His rivals for the nomination are some of his biggest targets. Marco Rubio has been one of his biggest targets. Business Insider has a "Greatest Hits" list of Trump's Rubio insults. Here are a few highlights, in case you don't remember:

  • "I think he's highly overrated. I think he's an overrated person. I don't think he's going to make it."
  • "He's nowhere in the polls. Personally, I don't think he's going to make it."
  • "I think he's a highly overrated person. I've called him a lightweight. I think he's a lightweight. I hope I'm wrong about that."

And then there was this one where he managed to hit both Rubio and Bush, another of his favorite targets:

"I called him a lightweight. I said at one point he was a lightweight. And I don't mean to be insulting, but I do describe people somehow well. I describe Jeb Bush as a 'low-energy' individual, and unfortunately for him, that stuck. And it's true, he's a low-energy person. That doesn't make him a bad person."

While we're talking about Bush, let's not forget the insult contest the two of them engaged at one of the debates last month. That entire debate was known for its nastiness, but somehow, Trump managed to be involved in the worst exchange from it.

He's also made Carly Fiorina a target, but this time, he didn't resort critiques of her intellect or campaign performance. Instead, he made an issue of her looks to Rolling Stone's Paul Solotaroff:

"Look at that face! Would anyone vote for that?" Trump said to Solotaroff. "Can you imagine that, the face of our next president."

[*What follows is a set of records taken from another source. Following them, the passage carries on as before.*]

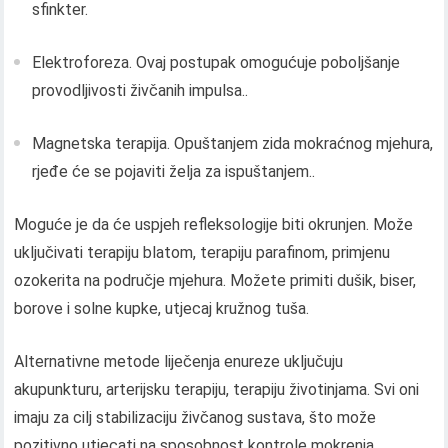
sfinkter.
Elektroforeza. Ovaj postupak omogućuje poboljšanje
provodljivosti živčanih impulsa..
Magnetska terapija. Opuštanjem zida mokraćnog mjehura,
rjeđe će se pojaviti želja za ispuštanjem..
Moguće je da će uspjeh refleksologije biti okrunjen. Može
uključivati ​​terapiju blatom, terapiju parafinom, primjenu
ozokerita na područje mjehura. Možete primiti dušik, biser,
borove i solne kupke, utjecaj kružnog tuša.
Alternativne metode liječenja enureze uključuju
akupunkturu, arterijsku terapiju, terapiju životinjama. Svi oni
imaju za cilj stabilizaciju živčanog sustava, što može
pozitivno utjecati na sposobnost kontrole mokrenja..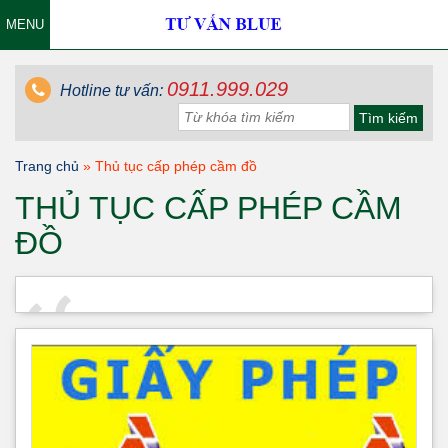
MENU
0911.999.029
Hotline tư vấn:
Trang chủ
»
Thủ tục cấp phép cầm đồ
THỦ TỤC CẤP PHÉP CẦM
ĐỒ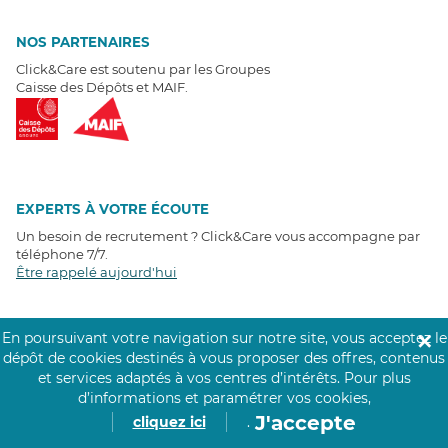
NOS PARTENAIRES
Click&Care est soutenu par les Groupes
Caisse des Dépôts et MAIF.
EXPERTS À VOTRE ÉCOUTE
Un besoin de recrutement ? Click&Care vous accompagne par
téléphone 7/7
.
Être rappelé aujourd'hui
T
É
MOIGNAGES CLIENTS
En poursuivant votre navigation sur notre site, vous acceptez le
✕
dépôt de cookies destinés à vous proposer des offres, contenus
4,6
/5
et services adaptés à vos centres d’intérêts.
Pour plus
Avis clients
récoltés sur
d’informations et paramétrer vos cookies,
Google
J'accepte
cliquez ici
.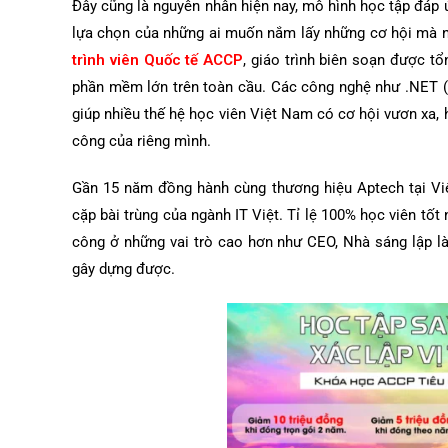
Đây cũng là nguyên nhân hiện nay, mô hình học tập đáp 
lựa chọn của những ai muốn nắm lấy những cơ hội mà ng
trình viên Quốc tế ACCP
, giáo trình biên soạn được t
phần mềm lớn trên toàn cầu. Các công nghệ như .NET 
giúp nhiều thế hệ học viên Việt Nam có cơ hội vươn xa,
công của riêng mình.
Gần 15 năm đồng hành cùng thương hiệu Aptech tại Vi
cặp bài trùng của ngành IT Việt. Tỉ lệ 100% học viên tố
công ở những vai trò cao hơn như CEO, Nhà sáng lập l
gây dựng được.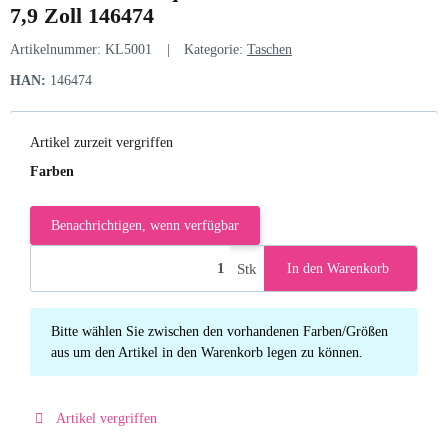
7,9 Zoll 146474
Artikelnummer:
KL5001
Kategorie:
Taschen
HAN:
146474
Artikel zurzeit vergriffen
Farben
Benachrichtigen, wenn verfügbar
Stk
In den Warenkorb
x
Bitte wählen Sie zwischen den vorhandenen Farben/Größen
aus um den Artikel in den Warenkorb legen zu können.
Artikel vergriffen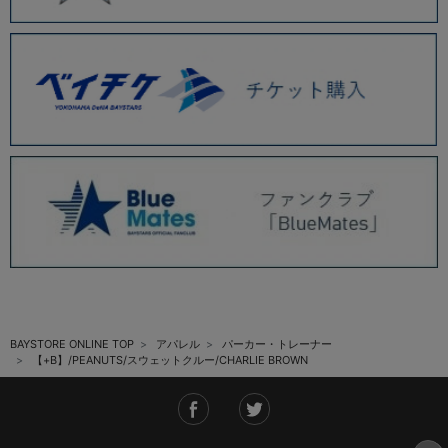
BAYSTORE ONLINE TOP
アパレル
パーカー・トレーナー
【+B】/PEANUTS/スウェットクルー/CHARLIE BROWN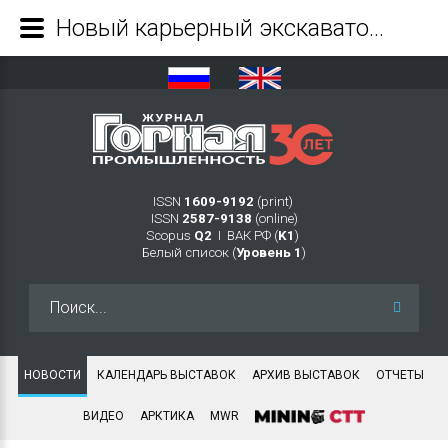
Новый карьерный экскаватор Hitachi приступил к работе на разрезе группы предприятий «Стройсервис» - Журнал Горная промышленность
ISSN
1609-9192
(print)
ISSN
2587-9138
(online)
Scopus
Q2
Ι ВАК РФ (
K1
)
Белый список (
Уровень 1
)
Искать...
НОВОСТИ
КАЛЕНДАРЬ ВЫСТАВОК
АРХИВ ВЫСТАВОК
ОТЧЕТЫ
ВИДЕО
АРКТИКА
MWR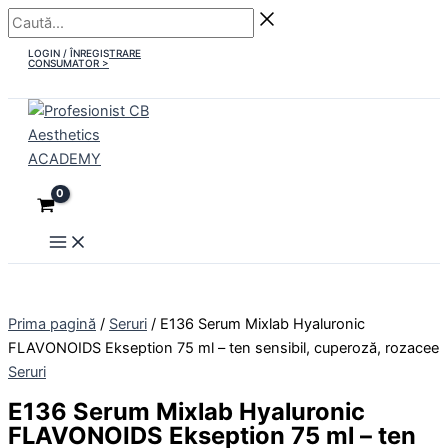
Main
Skip
Caută...
Cantitate
Menu
to
E136
LOGIN / ÎNREGISTRARE
content
Serum
CONSUMATOR >
Mixlab
Hyaluronic
FLAVONOIDS
Ekseption
75
ml
-
ten
sensibil,
cuperoză,
rozacee
Prima pagină
/
Seruri
/ E136 Serum Mixlab Hyaluronic
FLAVONOIDS Ekseption 75 ml – ten sensibil, cuperoză, rozacee
Seruri
E136 Serum Mixlab Hyaluronic
FLAVONOIDS Ekseption 75 ml – ten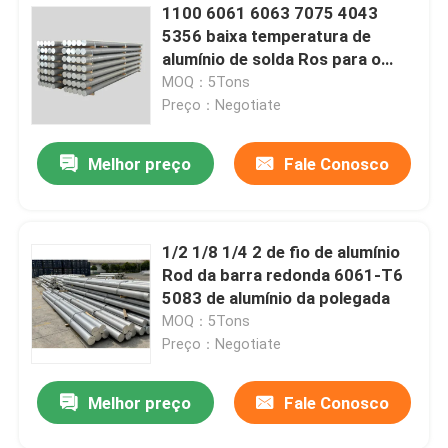
1100 6061 6063 7075 4043
5356 baixa temperatura de
alumínio de solda Ros para o
soldador da C.A.
MOQ：5Tons
Preço：Negotiate
Melhor preço
Fale Conosco
1/2 1/8 1/4 2 de fio de alumínio
Rod da barra redonda 6061-T6
5083 de alumínio da polegada
MOQ：5Tons
Preço：Negotiate
Melhor preço
Fale Conosco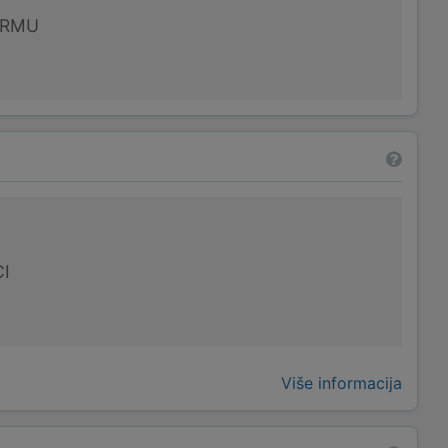
IRMU
I
Više informacija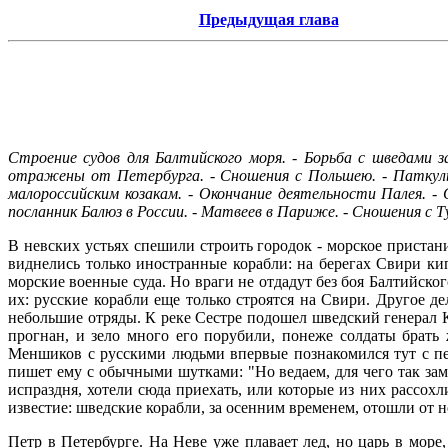
Предыдущая глава
Строение судов для Балтийского моря. - Борьба с шведами 
отражены от Петербурга. - Сношения с Польшею. - Паткуль 
малороссийским козакам. - Окончание деятельности Палея. -
посланник Балюз в России. - Матвеев в Париже. - Сношения с
В невских устьях спешили строить городок - морское пристани
виднелись только иностранные корабли: на берегах Свири ки
морские военные суда. Но враги не отдадут без боя Балтийског
их: русские корабли еще только строятся на Свири. Другое д
небольшие отряды. К реке Сестре подошел шведский генерал К
прогнан, и зело много его порубили, понеже солдаты брать
Меншиков с русскими людьми впервые познакомился тут с пет
пишет ему с обычными шутками: "Но ведаем, для чего так замеш
испраздня, хотели сюда приехать, или которые из них рассох
известие: шведские корабли, за осенним временем, отошли от н
Петр в Петербурге. На Неве уже плавает лед, но царь в море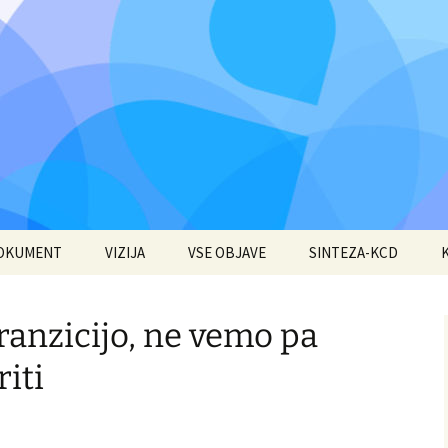
DOKUMENT
VIZIJA
VSE OBJAVE
SINTEZA-KCD
 tranzicijo, ne vemo pa
iti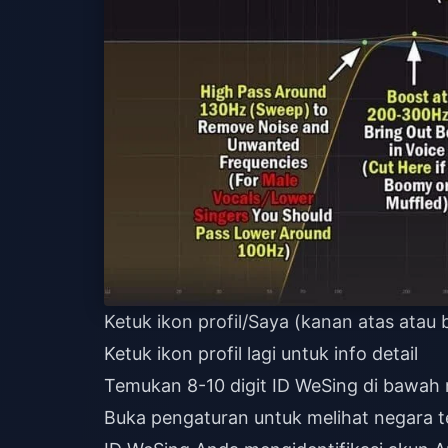
Ketuk ikon profil/Saya (kanan atas atau
Ketuk ikon profil lagi untuk info detail
Temukan 8-10 digit ID WeSing di bawah
Buka pengaturan untuk melihat negara t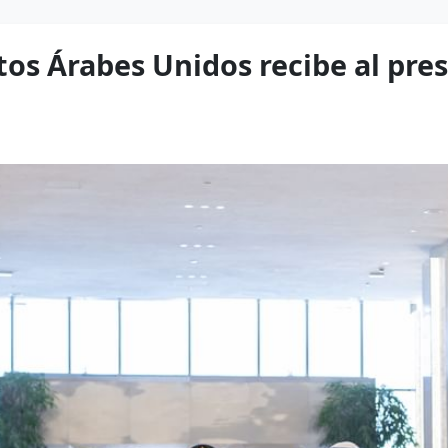
tos Árabes Unidos recibe al pres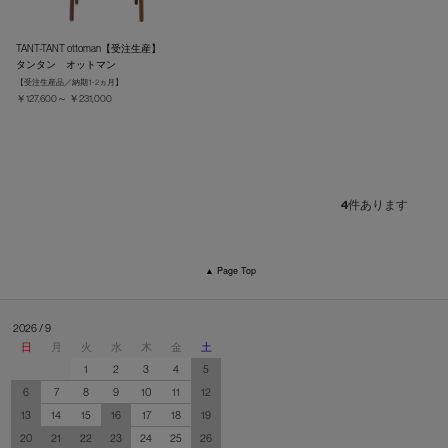
TANT-TANT ottoman【受注生産】
タンタン オットマン
【受注生産品／納期 1-2ヵ月】
￥127,600～ ￥231,000
4
件あります
▲ Page Top
2026 / 9
日
月
火
水
木
金
土
1
2
3
4
5
6
7
8
9
10
11
12
13
14
15
16
17
18
19
20
21
22
23
24
25
26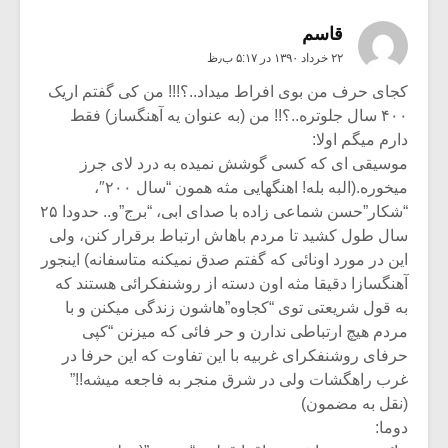
قاسم
۲۲ خرداد ۱۳۹۰ در ۵:۱۷ ب٫ظ
کجای حرف من بوی افراط میداد..؟!!! من کی گفتم اریک
۴۰۰ سال جلوتره..؟!! من (به عنوان یه آهنگساز) فقط
دارم میگم اولا:
موسیقی ای که کسی گوشش نمیده به درد لای جرز
میخوره.(البه بله! اهنگهایی مثه همون “سال ۲۰۰″،
“شکار”حسن شماعی زاده با صدای ابی، “برج”و.. حدودا ۲۵
سال طول کشید تا مردم باهاش ارتباط برقرار کنن، ولی
این در مورد اونائی که گفتم صدق نمیکنه متاسفانه) اینجور
آهنگسازا دقیقا مثه اون دسته از روشنفکرائی هستند که
به قول شریعتی توی “کجاوه”هاشون زندگی میکنن و با
مردم هیچ ارتباطی ندارن و حر فائی که میزنن “کپی
حرفای روشنفکرای غربیه با این تفاوت که این حرفا در
غرب راهگشات ولی در شرق منجر به فاجعه میشه!!”
(نقل به مضمون)
دوما: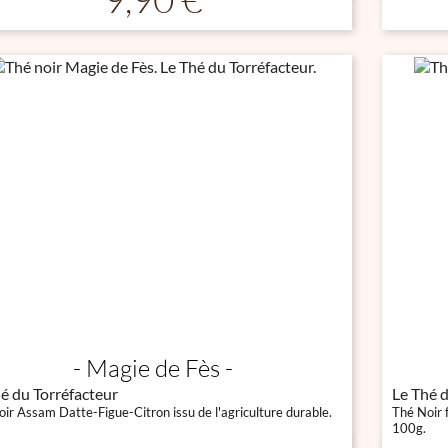
Magie de Fès
é du Torréfacteur
Le Thé d
ir Assam Datte-Figue-Citron issu de l'agriculture durable.
Thé Noir f
100g.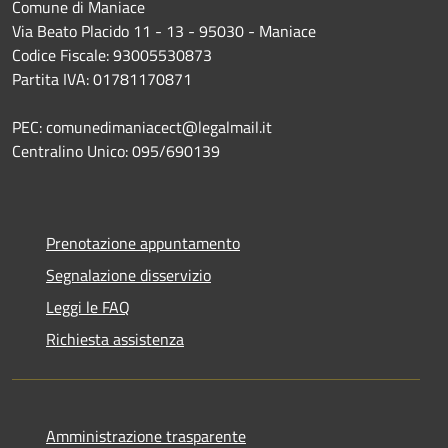
Comune di Maniace
Via Beato Placido 11 - 13 - 95030 - Maniace
Codice Fiscale: 93005530873
Partita IVA: 01781170871
PEC: comunedimaniacect@legalmail.it
Centralino Unico: 095/690139
Prenotazione appuntamento
Segnalazione disservizio
Leggi le FAQ
Richiesta assistenza
Amministrazione trasparente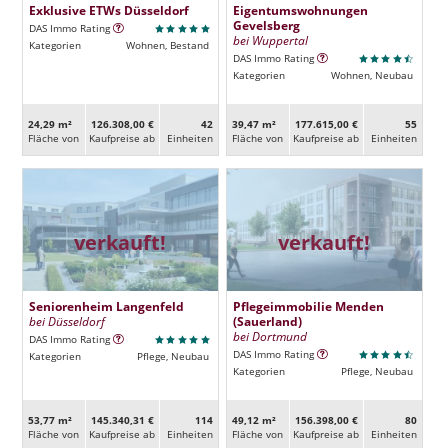
Exklusive ETWs Düsseldorf
Eigentumswohnungen
Gevelsberg
DAS Immo Rating
bei Wuppertal
Kategorien
Wohnen, Bestand
DAS Immo Rating
Kategorien
Wohnen, Neubau
24,29 m²
126.308,00 €
42
39,47 m²
177.615,00 €
55
Fläche von
Kaufpreise ab
Ein­heiten
Fläche von
Kaufpreise ab
Ein­heiten
verkauft!
verkauft!
Seniorenheim Langenfeld
Pflegeimmobilie Menden
bei Düsseldorf
(Sauerland)
bei Dortmund
DAS Immo Rating
DAS Immo Rating
Kategorien
Pflege, Neubau
Kategorien
Pflege, Neubau
53,77 m²
145.340,31 €
114
49,12 m²
156.398,00 €
80
Fläche von
Kaufpreise ab
Ein­heiten
Fläche von
Kaufpreise ab
Ein­heiten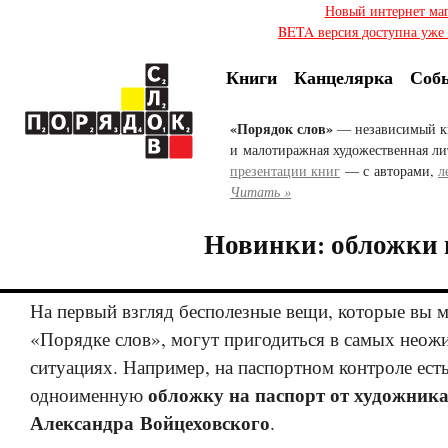
Новый интернет ма
BETA версия доступна уже с
Книги
Канцелярка
Соб
«Порядок слов»
— независимый к
и малотиражная художественная ли
презентации книг
— с авторами,
л
Читать »
Новинки: обложки 
На первый взгляд бесполезные вещи, которые вы м
«Порядке слов», могут пригодиться в самых нео
ситуациях. Например, на паспортном контроле ест
обложку на паспорт от художник
одноименную
Александра Войцеховского
.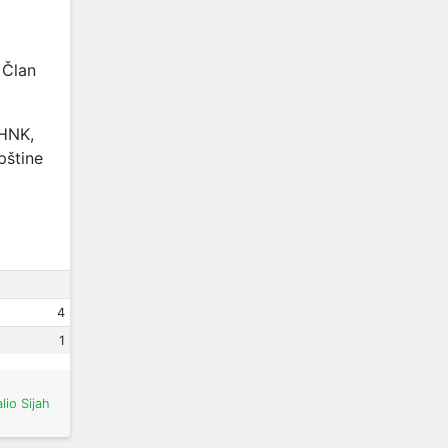
 Član
 HNK,
pštine
4
1
lio Sijah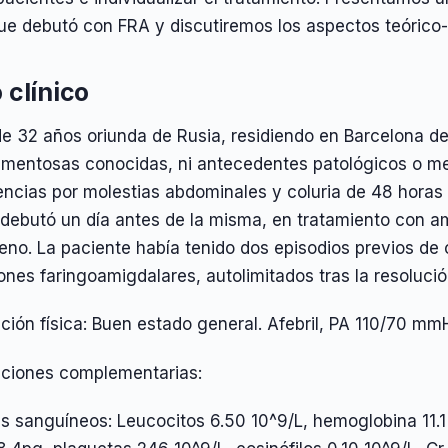
ue debutó con FRA y discutiremos los aspectos teórico-
 clínico
e 32 años oriunda de Rusia, residiendo en Barcelona de
mentosas conocidas, ni antecedentes patológicos o medi
ncias por molestias abdominales y coluria de 48 horas tr
 debutó un día antes de la misma, en tratamiento con a
eno. La paciente había tenido dos episodios previos de 
ones faringoamigdalares, autolimitados tras la resolució
ción física: Buen estado general. Afebril, PA 110/70 mmH
aciones complementarias:
is sanguíneos: Leucocitos 6.50 10^9/L, hemoglobina 11.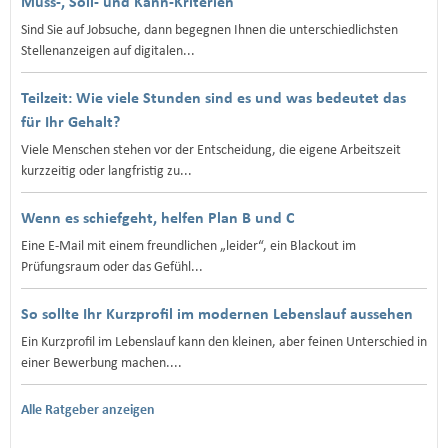
Muss-, Soll- und Kann-Kriterien
Sind Sie auf Jobsuche, dann begegnen Ihnen die unterschiedlichsten
Stellenanzeigen auf digitalen...
Teilzeit: Wie viele Stunden sind es und was bedeutet das
für Ihr Gehalt?
Viele Menschen stehen vor der Entscheidung, die eigene Arbeitszeit
kurzzeitig oder langfristig zu...
Wenn es schiefgeht, helfen Plan B und C
Eine E‑Mail mit einem freundlichen „leider“, ein Blackout im
Prüfungsraum oder das Gefühl...
So sollte Ihr Kurzprofil im modernen Lebenslauf aussehen
Ein Kurzprofil im Lebenslauf kann den kleinen, aber feinen Unterschied in
einer Bewerbung machen....
Alle Ratgeber anzeigen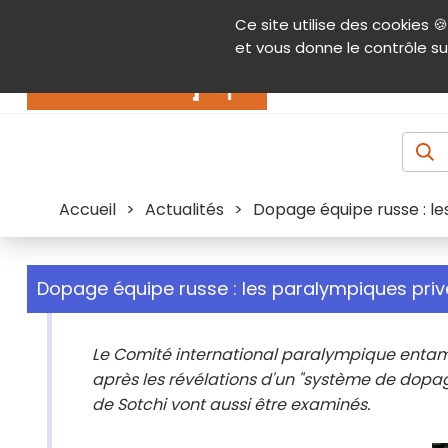
Panneau de gestion des cookies
Ce site utilise des cookies 🍪
Contenu
Aide et accessibilité
Menu pr
et vous donne le contrôle su
Actualités
Accueil
>
Actualités
>
Dopage équipe russe : le
Dopage équipe russe : les paralympiques priv
Le Comité international paralympique enta
après les révélations d'un "système de dopage
de Sotchi vont aussi être examinés.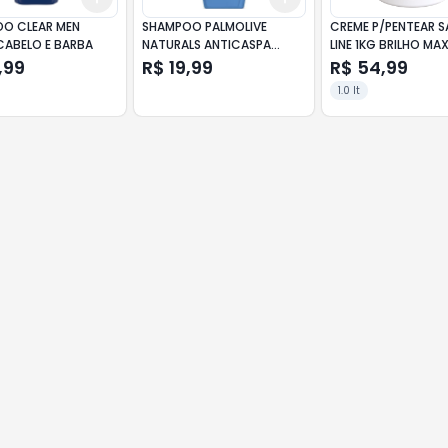
O CLEAR MEN
SHAMPOO PALMOLIVE
CREME P/PENTEAR 
CABELO E BARBA
NATURALS ANTICASPA
LINE 1KG BRILHO MA
CLÁSSICO 350ML
,99
R$ 19,99
R$ 54,99
1.0 lt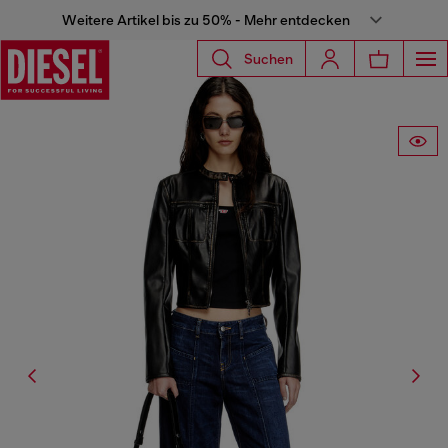
Weitere Artikel bis zu 50% - Mehr entdecken
Suchen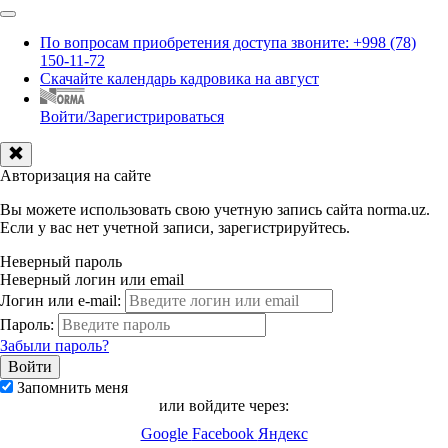
По вопросам приобретения доступа звоните: +998 (78)
150-11-72
Скачайте календарь кадровика на август
Войти/Зарегистрироваться
Авторизация на сайте
Вы можете использовать свою учетную запись сайта norma.uz.
Если у вас нет учетной записи, зарегистрируйтесь.
Неверный пароль
Неверный логин или email
Логин или e-mail:
Пароль:
Забыли пароль?
Запомнить меня
или войдите через:
Google
Facebook
Яндекс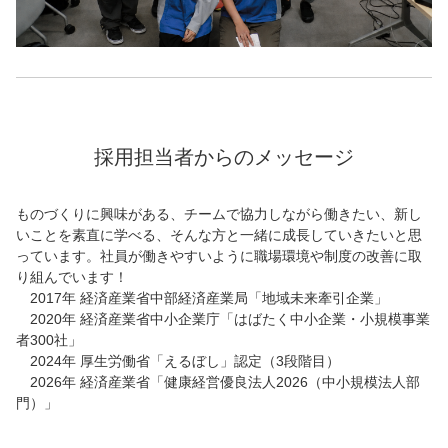
採用担当者からのメッセージ
ものづくりに興味がある、チームで協力しながら働きたい、新し
いことを素直に学べる、そんな方と一緒に成長していきたいと思
っています。社員が働きやすいように職場環境や制度の改善に取
り組んでいます！
2017年 経済産業省中部経済産業局「地域未来牽引企業」
2020年 経済産業省中小企業庁「はばたく中小企業・小規模事業
者300社」
2024年 厚生労働省「えるぼし」認定（3段階目）
2026年 経済産業省「健康経営優良法人2026（中小規模法人部
門）」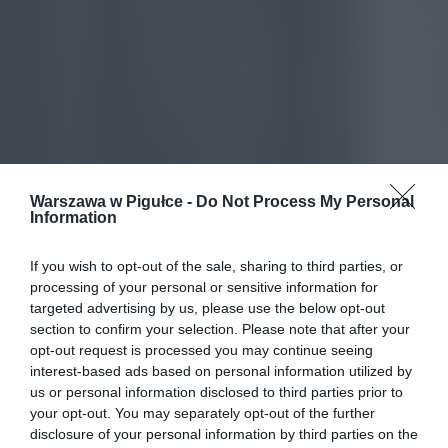
Warszawa w Pigułce -
Do Not Process My Personal
Information
If you wish to opt-out of the sale, sharing to third parties, or
processing of your personal or sensitive information for
targeted advertising by us, please use the below opt-out
section to confirm your selection. Please note that after your
opt-out request is processed you may continue seeing
interest-based ads based on personal information utilized by
us or personal information disclosed to third parties prior to
your opt-out. You may separately opt-out of the further
disclosure of your personal information by third parties on the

He seems to understand that the optics of a man making fun of a woman aren't the best, but that did not cause him to walk back what he said:

Trump added, "I mean, she's a woman, and I'm not s'posedta say bad things, but really, folks, come on. Are we serious?"

As disgraceful as this interview was, it might not be the most shameful remarks he's made about women while running for President. To me, at least, the worst remarks he's made are the ones that got him kicked out of last year's RedState Gathering:

"You could see there was blood coming out of her eyes," Trump told CNN's Don Lemon on Friday night. "Blood coming out of her wherever."

He's tried to spin that by saying he meant her nose, but is that really what the average person is going to think of when someone makes that kind of remark about a woman? His distaste for Kelly has not abated since then. Last Monday, for example, he tweeted this out:

Trump evidently has a problem with insulting women. It's not just confined politics and the media. Fortune has a great list of all the notable times he's insulted women, and the list more members of the media, contestants from The Apprentice, opposing counsel in a court case, and others.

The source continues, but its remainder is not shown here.